Hope, Kinder Scout, and walking down stream

this time we went to a nice camp site, with free showers and washing-up facilities. It’s a good place, £7 pp, quiet and clean. Our pitch was on the river bank. The river was really a larger stream with cold mountain water, ideal for cooling beer cans. On the bank there lived a duck mom and her five ducklings, so tame that they ate bread from the hand.

The night was lovely, and the only downside was the company. When I was choosing the pitch, I deliberately hadn’t gone for the opposite pitch, next to a pack of teenagers. I’ve chosen a large tent with a kid’s tent next to it – in a vain hope that the kids would go night-night before ten. Boy, was I wrong.

The teenagers were sweet kids who had a camp-fire in a bucket and went to sleep at ten, while the kid tent was occupied by two drunk ladies, and the big tend by a drunk guy with a dog, who woke us up at 5 a.m.
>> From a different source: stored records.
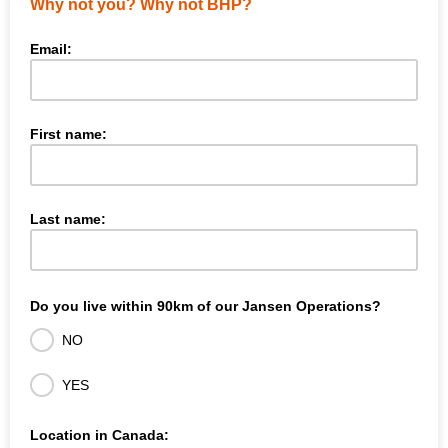
Why not you? Why not BHP?
Email:
First name:
Last name:
Do you live within 90km of our Jansen Operations?
NO
YES
Location in Canada: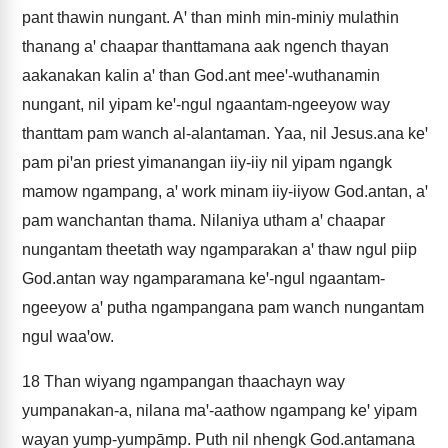
pant thawin nungant. Aꞌ than minh min-miniy mulathin
thanang aꞌ chaapar thanttamana aak ngench thayan
aakanakan kalin aꞌ than God.ant meeꞌ-wuthanamin
nungant, nil yipam keꞌ-ngul ngaantam-ngeeyow way
thanttam pam wanch al-alantaman. Yaa, nil Jesus.ana keꞌ
pam piꞌan priest yimanangan iiy-iiy nil yipam ngangk
mamow ngampang, aꞌ work minam iiy-iiyow God.antan, aꞌ
pam wanchantan thama. Nilaniya utham aꞌ chaapar
nungantam theetath way ngamparakan aꞌ thaw ngul piip
God.antan way ngamparamana keꞌ-ngul ngaantam-
ngeeyow aꞌ putha ngampangana pam wanch nungantam
ngul waaꞌow.
18
Than wiyang ngampangan thaachayn way
yumpanakan-a, nilana maꞌ-aathow ngampang keꞌ yipam
wayan yump-yumpāmp. Puth nil nhengk God.antamana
Mind you, they were not aggressive, staggering or anything. It’s just that they wouldn’t stop GIGGLING until midnight, and then at 5 a.m., and then when they got up. I hated them.

The walk to Kinder scout proved very picturesque, but after a chilly night we were a bit slow, so decided to take the by-turn in the middle of the route, and go down by the stream bed. The exact same route that the school trip has just taken upwards – while we were watching.
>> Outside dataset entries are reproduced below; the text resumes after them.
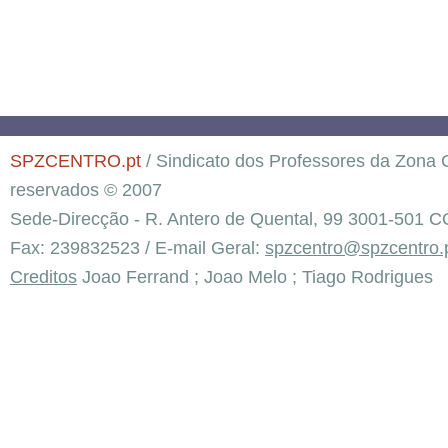
SPZCENTRO.pt
/ Sindicato dos Professores da Zona C
reservados © 2007
Sede-Direcção - R. Antero de Quental, 99 3001-501 C
Fax: 239832523 / E-mail Geral:
spzcentro@spzcentro.
Creditos
Joao Ferrand ; Joao Melo ; Tiago Rodrigues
Let me just tell you that walking DOWN a 4 yard tall waterfall is harder than scrambling up. I have to wash everything.

Anyway, the walk has been lovely, the sun was hard, we got a sun tan and lost a few pounds. But the highlight of this trip were… chocolate croissants.
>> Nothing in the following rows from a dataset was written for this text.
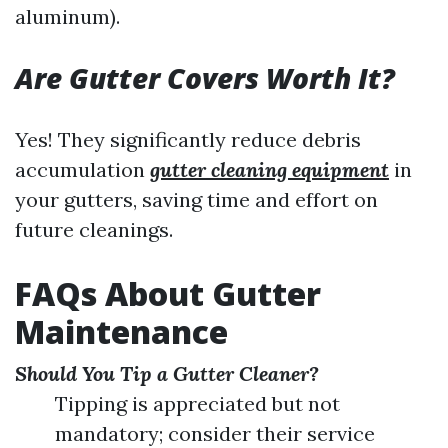
aluminum).
Are Gutter Covers Worth It?
Yes! They significantly reduce debris
accumulation
gutter cleaning equipment
in
your gutters, saving time and effort on
future cleanings.
FAQs About Gutter
Maintenance
Should You Tip a Gutter Cleaner?
Tipping is appreciated but not
mandatory; consider their service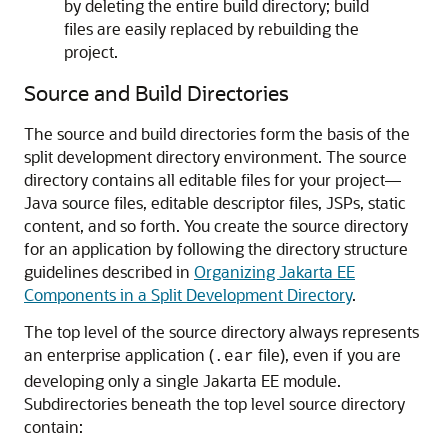
by deleting the entire build directory; build
files are easily replaced by rebuilding the
project.
Source and Build Directories
The source and build directories form the basis of the
split development directory environment. The source
directory contains all editable files for your project—
Java source files, editable descriptor files, JSPs, static
content, and so forth. You create the source directory
for an application by following the directory structure
guidelines described in
Organizing Jakarta EE
Components in a Split Development Directory
.
The top level of the source directory always represents
an enterprise application (
file), even if you are
.ear
developing only a single Jakarta EE module.
Subdirectories beneath the top level source directory
contain: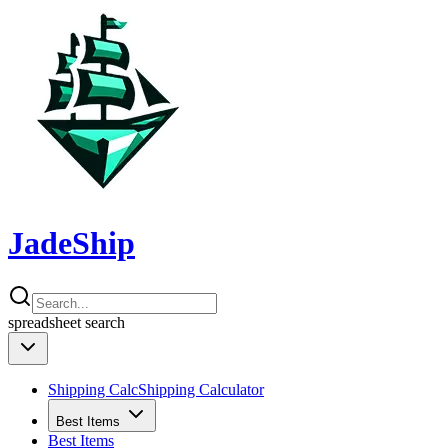
JadeShip
spreadsheet
search
Shipping Calc
Shipping Calculator
Best Items
Best Items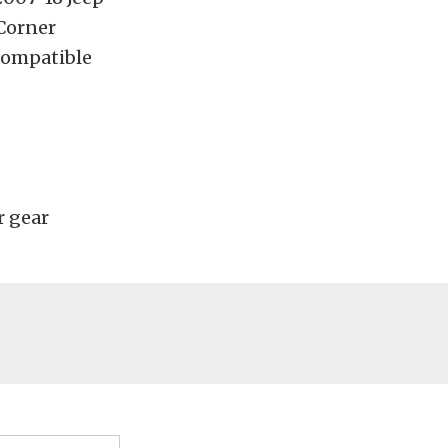
Corner
 compatible
r gear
The Good Loaf bakery from Grindleford brings their breads to the camp-sites in the morning, and we were lucky to grab a loaf and croissants. remember this name, and try to HUNT for them. It’s well worth the effort.

Praise of Warwick

I posted it on polandian.pl on Dec 7 as a comment, but I’d like to keep it here:

And here in Warwickshire we have -4C, frost on the streets, and a bit of snow every two weeks, just to make some cars crash on the M6. It may mean that they will put the real fire on in Thomas Oken Tea Room in Warwick. Perfect place to spend the Sundays in, if you like English Midlands. My idea of Sunday – go to the capital town, plant myself in the middle of the town square, marvel a bit, make comments on the great metropolis of Warwick and how I enjoy the capital town life, giggle a bit feeling mischievous to ever call Warwick a metropolis, maybe do a small purchase in the cast iron kitchen utensils ’shoppe’, and hide in the Tea Room away from the biting frost. Mind you, the fact that they serve Warwick Market Ale has nothing to do with it. It’s just I’m loosing any resistance to frost.

Hand washing in Peak District

We went on Friday – to Edale, camping. We liked it very much, the area is beautiful, the towns cute, and the camping pitch costs a fiver per person.

In general the British camp-site is your normal camp-site – a pasture with a public facility nearby. It’s nothing like those camping villages in Croatia, but remoteness and quiet made up for the luxury.

The funny thing is that there are meters in the showers that give out lukewarm water, while in the sinks the water is quite warm. I forgot my flip-flops and had to stand barefoot in the shower, and it was cleaned every day I suppose – but in such a ruined state I am not sure if anything can be clean.

The worst thing to endure was the old type taps, which meant I had to fill the sink with water to wash my hands, and I felt the soap residue in there, and a hair… gruelling. I will buy a plastic bowl next time.

People on the camping were nice and quiet, most of them families. They came with amazing quantities of stuff, carloads of stuff – even tables! We felt really silly with our tiny tent and seating mats, but all the more outdoor thanks to it.